Carles Puigdemont dormirá esta noche en su mansión de Waterloo. Los tribunales españoles aún no podrán juzgarlo, pero él es culpable. Es culpable de la fractura de la sociedad catalana, rompiendo familias y amistades. Puigdemont es culpable de convertir una manifestación contra el atentado islamista de la Rambla en un aquelarre de odio contra España. Es culpable de desprestigiar el Parlamento catalán al convertirlo en una asamblea cupera durante los plenos de aquel infame mes de septiembre. De haber expulsado del otrora motor económico de España a miles de empresas y a prácticamente todos sus bancos. De haber provocado una diáspora que aún nadie se ha atrevido a contabilizar. De cobardía y traición, al dejar a los suyos en la estacada y huir en el maletero de un coche. Es culpable de mentir compulsivamente: ni implementó su república bananera, ni regresó a Cataluña después de las elecciones. Puigdemont es culpable de la decadencia amarga en la que se ha sumido Cataluña. Puigdemont es culpable. Y quienes le aplauden, también.
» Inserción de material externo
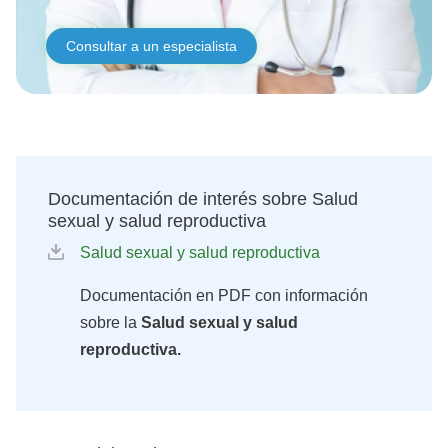
Consultar a un especialista
Documentación de interés sobre Salud
sexual y salud reproductiva
Salud sexual y salud reproductiva
Documentación en PDF con información
sobre la
Salud sexual y salud
reproductiva.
El pastelero loco ha perdido su influencia en una política catalana dominada por la oscura alianza entre el Esquerra y el PSOE. Sin embargo, su (in)cultura democrática persiste como un tóxico legado. El procés acabó con el principio de autoridad. La élite política catalana ha sido el peor ejemplo que podía tomar la juventud. Las calles de Barcelona ardieron este fin de semana. No fueron los seguidores de Puigdemont, pero sí los hijos de su (in)cultura. El nihilismo de botellón ha protagonizado las fiestas de la Mercè. Ya lo había avisado en 2017 el entonces presidente del Parlamento europeo Antonio Tajani: cumplir la ley no es una opción, es una obligación. La ley se cumple, y punto. No obstante, a ambos lados de la plaza Sant Jaume diferencian entre legalidad y legitimidad en una irresponsable llamada al caos. En 2018, el presidente Quim Torra arengó a sus huestes: «¡apretad!». Y estas trataron de asaltar el Parlament. La exconsejera de Educación Clara Ponsatí felicitó a los violentos que protagonizaron «la batalla de Urquinaona». Y la presidenta del Parlament, Laura Borràs, afirmó el año pasado que quemar contenedores no es violencia. Y es que en Cataluña los maestros del vandalismo se mueven en coche oficial.